DATA TO EXAMINE Start Marker

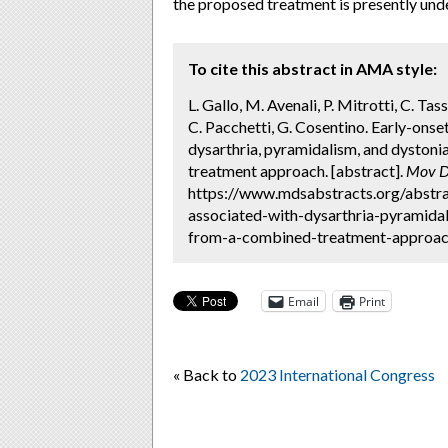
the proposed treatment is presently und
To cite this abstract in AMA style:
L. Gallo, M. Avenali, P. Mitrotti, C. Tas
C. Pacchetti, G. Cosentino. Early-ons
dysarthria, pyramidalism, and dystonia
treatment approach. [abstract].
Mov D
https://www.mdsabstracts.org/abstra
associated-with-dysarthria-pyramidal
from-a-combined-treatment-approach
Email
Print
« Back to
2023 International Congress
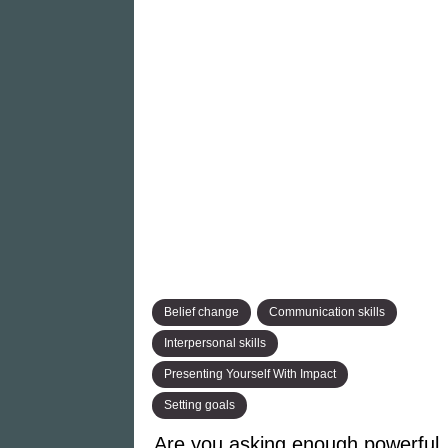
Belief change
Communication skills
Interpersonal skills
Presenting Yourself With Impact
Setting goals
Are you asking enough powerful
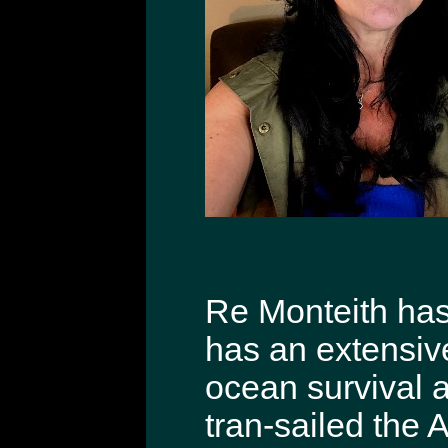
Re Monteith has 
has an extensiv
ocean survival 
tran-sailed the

DATA TO EXAMINE End Marker

The expected answer is each line of the records above that includes the string "skills".

Communication skills
Interpersonal skills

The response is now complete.